TASK BRIEF>
All of the data below should be printed again exactly, pictures excluded.

DATASET CONTENT>
= Beginning of Section =

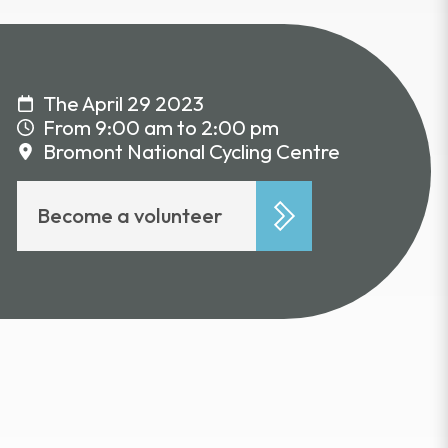
The April 29 2023
From 9:00 am to 2:00 pm
Bromont National Cycling Centre
Become a volunteer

= End of Section =

RESULT OF THIS EXERCISE>
The April 29 2023
From 9:00 am to 2:00 pm
Bromont National Cycling Centre
Become a volunteer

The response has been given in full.